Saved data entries
# # #
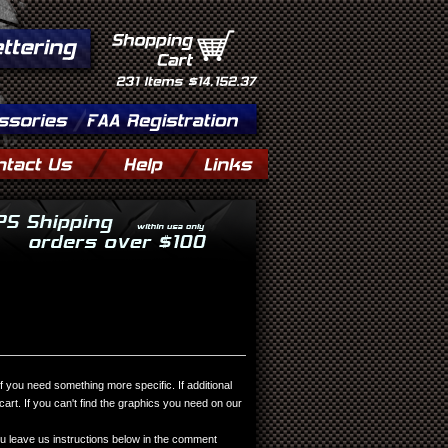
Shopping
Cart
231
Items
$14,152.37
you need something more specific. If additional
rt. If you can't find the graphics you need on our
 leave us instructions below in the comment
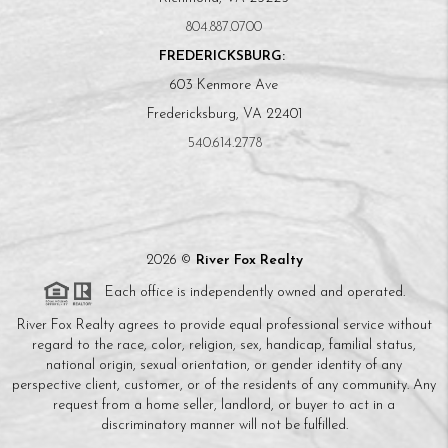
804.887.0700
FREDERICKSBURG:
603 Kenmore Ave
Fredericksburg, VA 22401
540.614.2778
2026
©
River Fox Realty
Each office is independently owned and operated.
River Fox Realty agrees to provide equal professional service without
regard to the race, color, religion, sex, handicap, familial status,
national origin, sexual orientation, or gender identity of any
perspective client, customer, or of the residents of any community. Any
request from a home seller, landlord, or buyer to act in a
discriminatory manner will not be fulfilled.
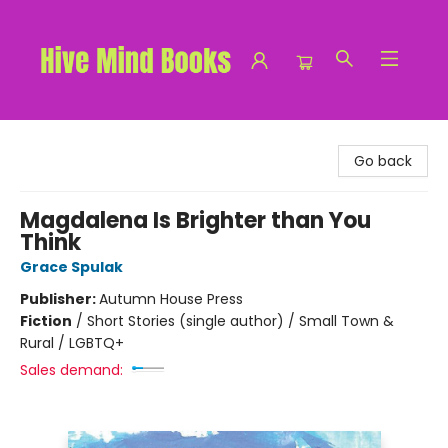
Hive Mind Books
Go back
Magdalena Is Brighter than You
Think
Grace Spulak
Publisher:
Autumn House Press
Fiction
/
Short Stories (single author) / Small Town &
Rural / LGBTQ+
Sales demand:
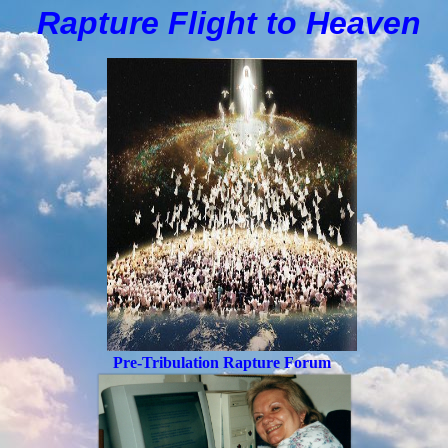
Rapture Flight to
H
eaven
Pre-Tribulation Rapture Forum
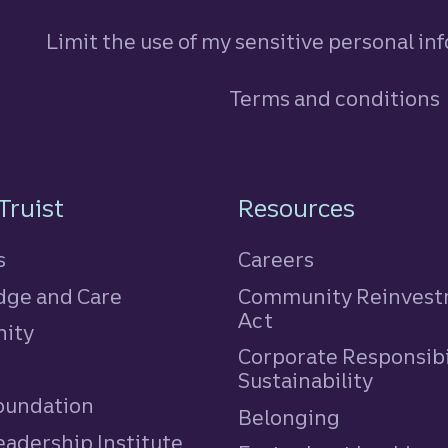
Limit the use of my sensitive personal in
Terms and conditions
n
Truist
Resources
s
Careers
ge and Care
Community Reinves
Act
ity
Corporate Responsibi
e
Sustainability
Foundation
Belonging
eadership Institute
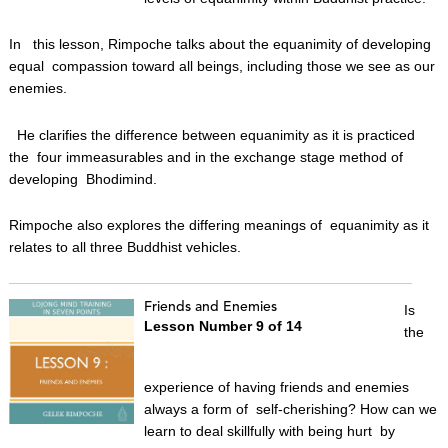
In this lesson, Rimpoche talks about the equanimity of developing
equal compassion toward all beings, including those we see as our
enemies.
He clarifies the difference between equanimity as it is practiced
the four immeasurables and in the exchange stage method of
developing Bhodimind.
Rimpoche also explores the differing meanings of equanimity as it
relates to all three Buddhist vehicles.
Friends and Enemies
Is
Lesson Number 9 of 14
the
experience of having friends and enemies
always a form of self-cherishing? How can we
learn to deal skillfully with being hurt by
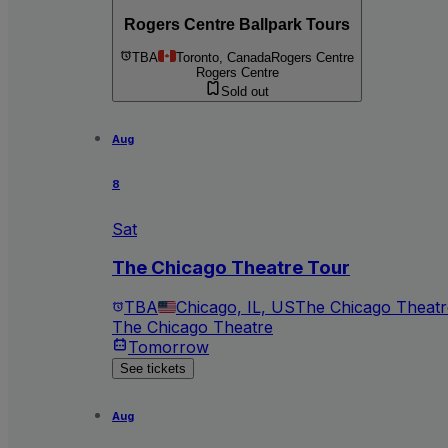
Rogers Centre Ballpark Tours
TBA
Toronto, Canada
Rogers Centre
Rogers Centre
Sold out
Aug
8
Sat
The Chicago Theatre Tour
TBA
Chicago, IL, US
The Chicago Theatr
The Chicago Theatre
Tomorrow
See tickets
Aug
# # #
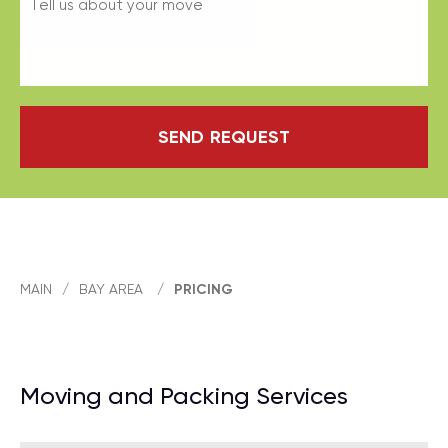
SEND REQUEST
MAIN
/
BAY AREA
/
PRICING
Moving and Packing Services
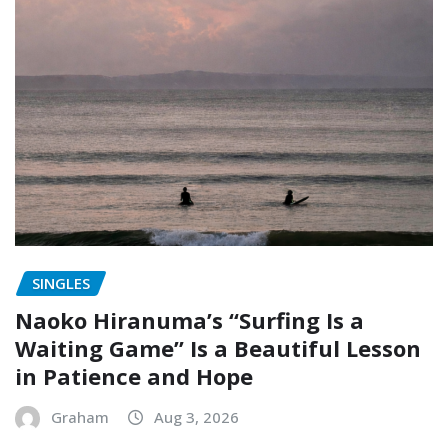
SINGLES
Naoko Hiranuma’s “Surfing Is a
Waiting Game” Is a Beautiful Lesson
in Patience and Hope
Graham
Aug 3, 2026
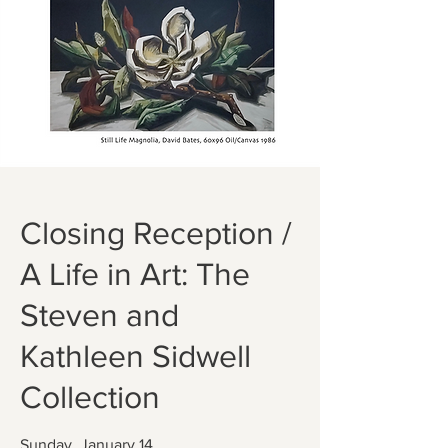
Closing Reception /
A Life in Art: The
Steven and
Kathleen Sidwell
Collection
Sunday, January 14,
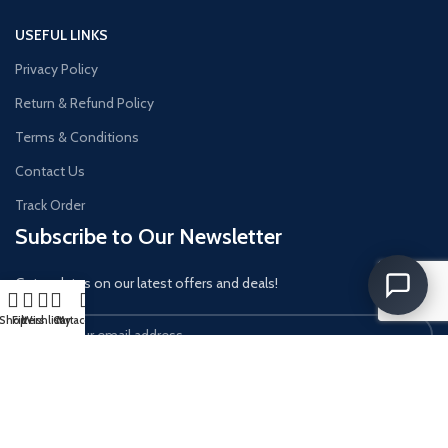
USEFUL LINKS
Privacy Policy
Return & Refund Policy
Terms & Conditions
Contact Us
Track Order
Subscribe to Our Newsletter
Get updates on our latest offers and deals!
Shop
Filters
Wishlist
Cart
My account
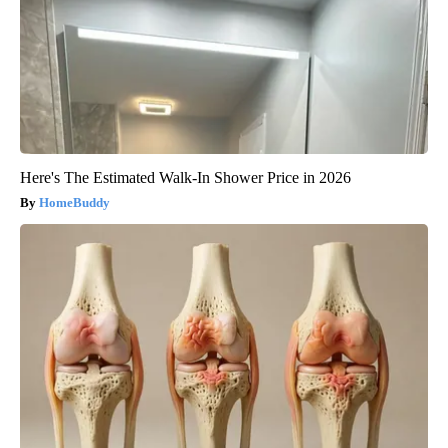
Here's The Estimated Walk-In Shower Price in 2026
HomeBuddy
# # #
For the records above, count the lines that contain the word "Rimpoche" and give only that number.

2